● **PROBLEM STATEMENT**:
Tally the lines in the listing below that hold the string "мреже", and reply with that tally alone.
· · · ·
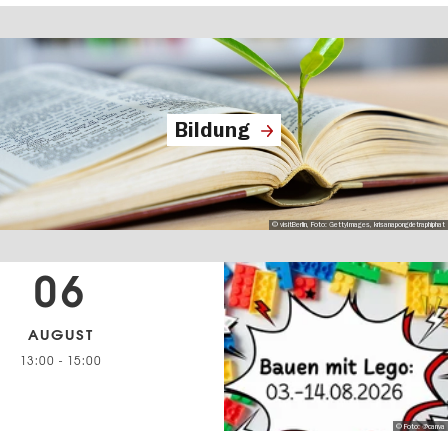
Bildung
© visitBerlin, Foto: GettyImages, krisanapongdetraphiphat
06
AUGUST
13:00
-
15:00
© Foto: @canva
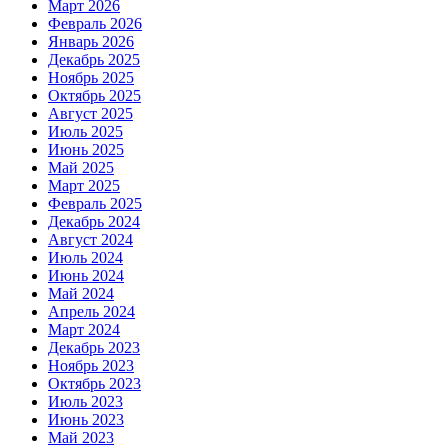
Март 2026
Февраль 2026
Январь 2026
Декабрь 2025
Ноябрь 2025
Октябрь 2025
Август 2025
Июль 2025
Июнь 2025
Май 2025
Март 2025
Февраль 2025
Декабрь 2024
Август 2024
Июль 2024
Июнь 2024
Май 2024
Апрель 2024
Март 2024
Декабрь 2023
Ноябрь 2023
Октябрь 2023
Июль 2023
Июнь 2023
Май 2023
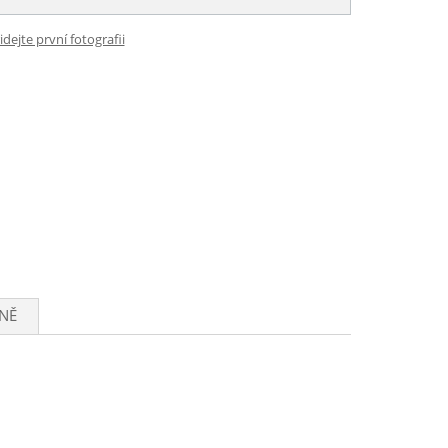
idejte první fotografii
NĚ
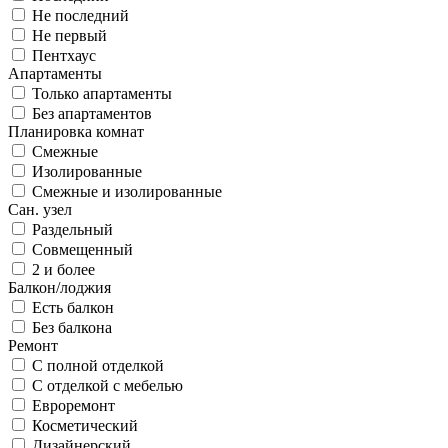
Не последний
Не первый
Пентхаус
Апартаменты
Только апартаменты
Без апартаментов
Планировка комнат
Смежные
Изолированные
Смежные и изолированные
Сан. узел
Раздельный
Совмещенный
2 и более
Балкон/лоджия
Есть балкон
Без балкона
Ремонт
С полной отделкой
С отделкой с мебелью
Евроремонт
Косметический
Дизайнерский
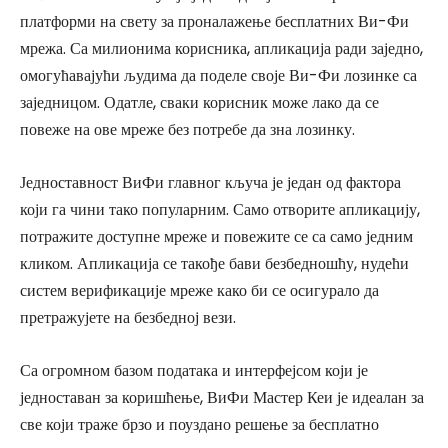
платформи на свету за проналажење бесплатних Ви-Фи
мрежа. Са милионима корисника, апликација ради заједно,
омогућавајући људима да поделе своје Ви-Фи лозинке са
заједницом. Одатле, сваки корисник може лако да се
повеже на ове мреже без потребе да зна лозинку.
Једноставност ВиФи главног кључа је један од фактора
који га чини тако популарним. Само отворите апликацију,
потражите доступне мреже и повежите се са само једним
кликом. Апликација се такође бави безбедношћу, нудећи
систем верификације мреже како би се осигурало да
претражујете на безбедној вези.
Са огромном базом података и интерфејсом који је
једноставан за коришћење, ВиФи Мастер Кеи је идеалан за
све који траже брзо и поуздано решење за бесплатно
· · · ·
● **WRITTEN REPLY**:
3